Title: Mutlithread XML parsing cause segfault
Type: crash Stage: needs patch
Components: XML Versions: Python 3.11, Python 3.10, Python 3.9
Created on 2013-05-13 13:52 by mrDoctorWho0.., last changed 2022-04-11 14:57 by admin.

Author: mrDoctorWho0 . (mrDoctorWho0..) Date: 2013-05-13 13:52
Linux i386, Python 2.7.4. Multithread xml parsing via pyexpat cause segmentation fault
Author: Amaury Forgeot d'Arc (amaury.forgeotdarc) Date: 2013-05-13 18:28
Expat is not thread-safe at the object level, a single Parser cannot be used from multiple threads.
Pyexpat could add locks to Parser objects.
Author: Alex Gaynor (alex) Date: 2013-05-13 18:32
It could also track tids and raise an error if you attempt to use it from multiple threads.
Author: Amaury Forgeot d'Arc (amaury.forgeotdarc) Date: 2013-05-13 18:35
But this would break working code which already uses locks correctly (or some kind of pool of cached parsers)
Author: Christian Heimes (christian.heimes) Date: 2013-05-14 14:58
In my opinion it's fine to document Python's XML parser as not thread-safe and leave locking to the user.
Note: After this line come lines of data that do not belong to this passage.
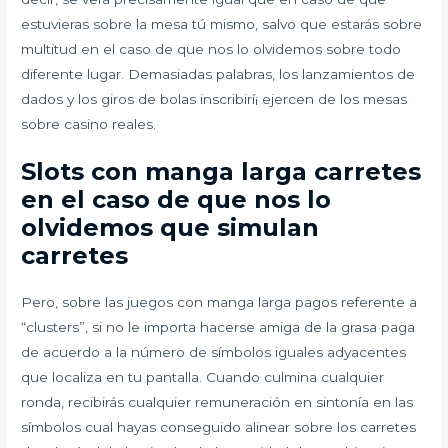
estuvieras sobre la mesa tú mismo, salvo que estarás sobre
multitud en el caso de que nos lo olvidemos sobre todo
diferente lugar. Demasiadas palabras, los lanzamientos de
dados y los giros de bolas inscribirí¡ ejercen de los mesas
sobre casino reales.
Slots con manga larga carretes
en el caso de que nos lo
olvidemos que simulan
carretes
Pero, sobre las juegos con manga larga pagos referente a
“clusters”, si no le importa hacerse amiga de la grasa paga
de acuerdo a la número de símbolos iguales adyacentes
que localiza en tu pantalla. Cuando culmina cualquier
ronda, recibirás cualquier remuneración en sintonía en las
símbolos cual hayas conseguido alinear sobre los carretes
Any fancy locking or tracking is going to make it slower for users. Any it takes a lot of effort to implement the feature, too. lxml offers a faster XML parser with multi-threading support.
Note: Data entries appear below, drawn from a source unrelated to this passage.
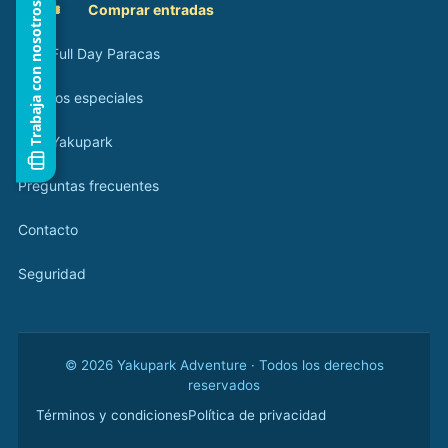
Trabaja con nosotros
🎟️
Comprar entradas
Tour Full Day Paracas
Eventos especiales
Blog Yakupark
Preguntas frecuentes
Contacto
Seguridad
© 2026 Yakupark Adventure · Todos los derechos
reservados
Términos y condiciones
Política de privacidad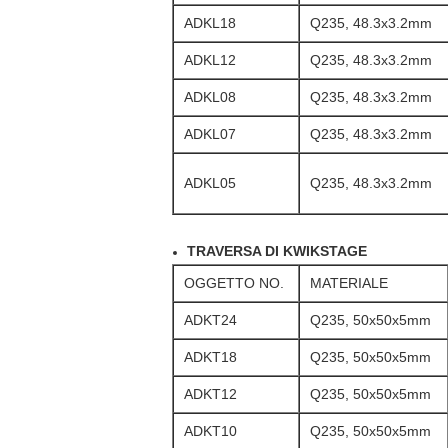
ADKL18
Q235, 48.3x3.2mm
ADKL12
Q235, 48.3x3.2mm
ADKL08
Q235, 48.3x3.2mm
ADKL07
Q235, 48.3x3.2mm
ADKL05
Q235, 48.3x3.2mm
TRAVERSA DI KWIKSTAGE
OGGETTO NO.
MATERIALE
ADKT24
Q235, 50x50x5mm
ADKT18
Q235, 50x50x5mm
ADKT12
Q235, 50x50x5mm
ADKT10
Q235, 50x50x5mm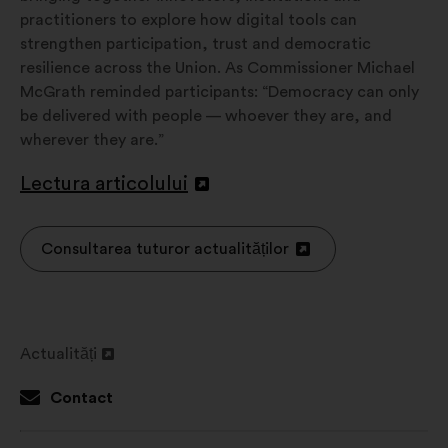
practitioners to explore how digital tools can
strengthen participation, trust and democratic
resilience across the Union. As Commissioner Michael
McGrath reminded participants: “Democracy can only
be delivered with people — whoever they are, and
wherever they are.”
Lectura articolului
Deschidere
într-
o
Consultarea tuturor actualităților
Deschidere
filă
într-
nouă
o
filă
Actualități
nouă
Deschidere
într-
Contact
o
filă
Author: Amaury Forgeot d'Arc (amaury.forgeotdarc) Date: 2013-05-14 16:22
In my opinion it's not fine to let Python crash.
The implementation could be similar to the one in bufferedio.c, it's quite lightweight.
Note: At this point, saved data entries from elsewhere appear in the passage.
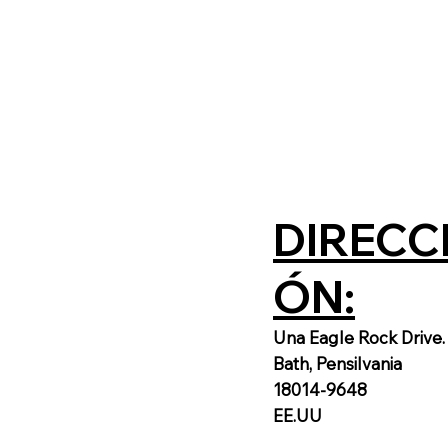
DIRECC
ÓN:
Una Eagle Rock Drive.
Bath, Pensilvania
18014-9648
EE.UU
Author: Antoine Pitrou (pitrou) Date: 2013-05-18 16:20
I agree with Amaury, multi-threaded parsing should definitely not crash. Adding a lock should be quite easy. I wonder what would be the effect on performance, if there are lots of backs and forths between expat and Python.
Author: Irit Katriel (iritkatriel) Date: 2021-09-07 12:55
I've reproduced the segfault on 3.11.